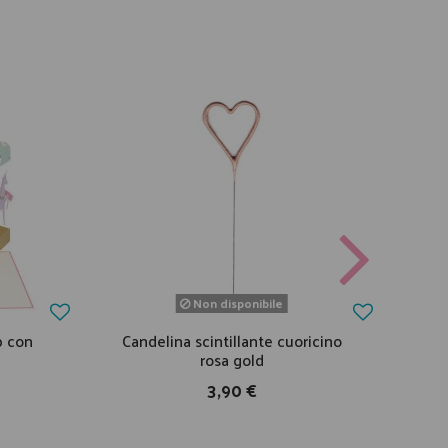
Non disponibile
p con
Candelina scintillante cuoricino
Cand
rosa gold
3,90 €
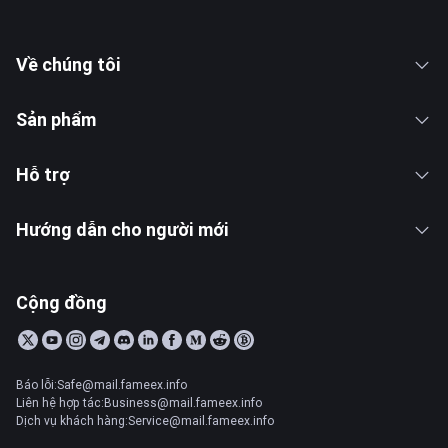
Về chúng tôi
Sản phẩm
Hỗ trợ
Hướng dẫn cho người mới
Cộng đồng
Báo lỗi:Safe@mail.fameex.info
Liên hệ hợp tác:Business@mail.fameex.info
Dịch vụ khách hàng:Service@mail.fameex.info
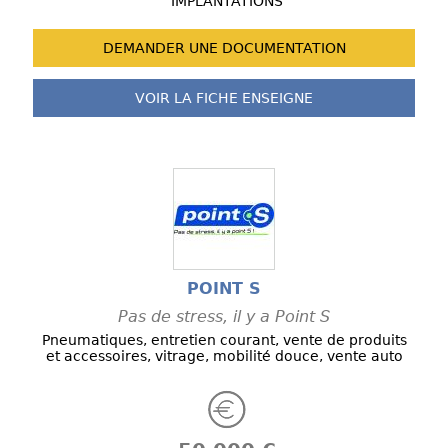
IMPLANTATIONS
DEMANDER UNE
DOCUMENTATION
VOIR LA FICHE
ENSEIGNE
POINT S
Pas de stress, il y a Point S
Pneumatiques, entretien courant, vente de produits
et accessoires, vitrage, mobilité douce, vente auto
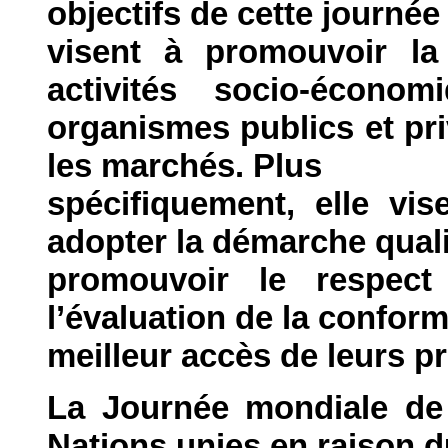
objectifs de cette journée
visent à promouvoir la 
activités socio-écon
organismes publics et pri
les marchés. Plus
spécifiquement, elle vis
adopter la démarche quali
promouvoir le respect
l’évaluation de la confor
meilleur accès de leurs p
La Journée mondiale de l
Nations unies en raison d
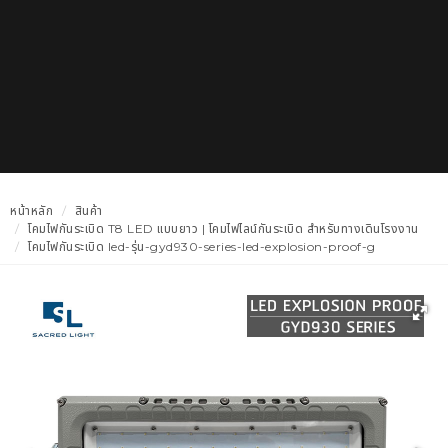
หน้าหลัก
สินค้า
โคมไฟกันระเบิด T8 LED แบบยาว | โคมไฟไลน์กันระเบิด สำหรับทางเดินโรงงาน
โคมไฟกันระเบิด led-รุ่น-gyd930-series-led-explosion-proof-g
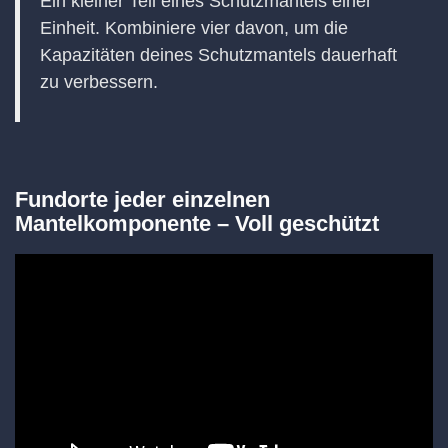
Ein kleiner Teil eines Schutzmantels einer
Einheit. Kombiniere vier davon, um die
Kapazitäten deines Schutzmantels dauerhaft
zu verbessern.
Fundorte jeder einzelnen
Mantelkomponente – Voll geschützt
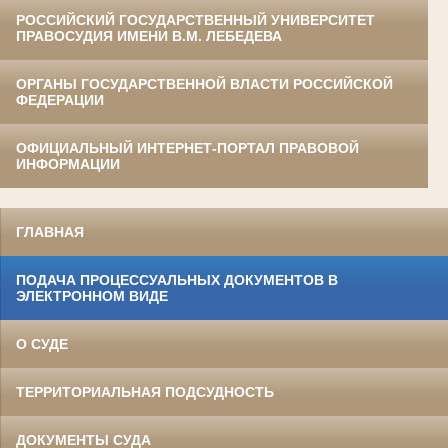
РОССИЙСКИЙ ГОСУДАРСТВЕННЫЙ УНИВЕРСИТЕТ
ПРАВОСУДИЯ ИМЕНИ В.М. ЛЕБЕДЕВА
ОРГАНЫ ГОСУДАРСТВЕННОЙ ВЛАСТИ РОССИЙСКОЙ
ФЕДЕРАЦИИ
ОФИЦИАЛЬНЫЙ ИНТЕРНЕТ-ПОРТАЛ ПРАВОВОЙ
ИНФОРМАЦИИ
ГЛАВНАЯ
ПОДАЧА ПРОЦЕССУАЛЬНЫХ ДОКУМЕНТОВ В
ЭЛЕКТРОННОМ ВИДЕ
О СУДЕ
ТЕРРИТОРИАЛЬНАЯ ПОДСУДНОСТЬ
ДОКУМЕНТЫ СУДА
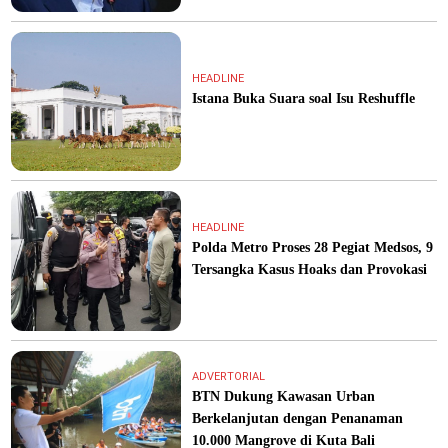
HEADLINE
Istana Buka Suara soal Isu Reshuffle
HEADLINE
Polda Metro Proses 28 Pegiat Medsos, 9
Tersangka Kasus Hoaks dan Provokasi
ADVERTORIAL
BTN Dukung Kawasan Urban
Berkelanjutan dengan Penanaman
10.000 Mangrove di Kuta Bali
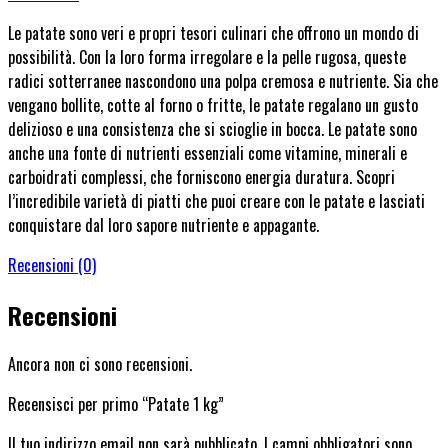
Le patate sono veri e propri tesori culinari che offrono un mondo di
possibilità. Con la loro forma irregolare e la pelle rugosa, queste
radici sotterranee nascondono una polpa cremosa e nutriente. Sia che
vengano bollite, cotte al forno o fritte, le patate regalano un gusto
delizioso e una consistenza che si scioglie in bocca. Le patate sono
anche una fonte di nutrienti essenziali come vitamine, minerali e
carboidrati complessi, che forniscono energia duratura. Scopri
l’incredibile varietà di piatti che puoi creare con le patate e lasciati
conquistare dal loro sapore nutriente e appagante.
Recensioni (0)
Recensioni
Ancora non ci sono recensioni.
Recensisci per primo “Patate 1 kg”
Il tuo indirizzo email non sarà pubblicato.
I campi obbligatori sono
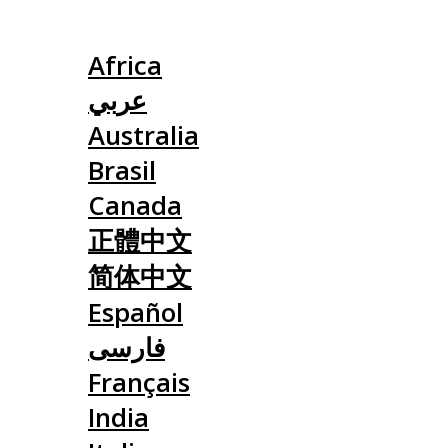
Slovensko
Africa
عربي
Australia
Brasil
Canada
正體中文
简体中文
Español
فارسی
Français
India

● ● ●

Whatever pictures the records hold, omit them; give again exactly the lines from the one containing "ТЕРРИТОРИАЛЬНАЯ ПОДСУДНОСТЬ" through the one containing "Berkelanjutan dengan Penanaman".

> **Problem solution**
ТЕРРИТОРИАЛЬНАЯ ПОДСУДНОСТЬ
ДОКУМЕНТЫ СУДА
HEADLINE
Istana Buka Suara soal Isu Reshuffle
HEADLINE
Polda Metro Proses 28 Pegiat Medsos, 9
Tersangka Kasus Hoaks dan Provokasi
ADVERTORIAL
BTN Dukung Kawasan Urban
Berkelanjutan dengan Penanaman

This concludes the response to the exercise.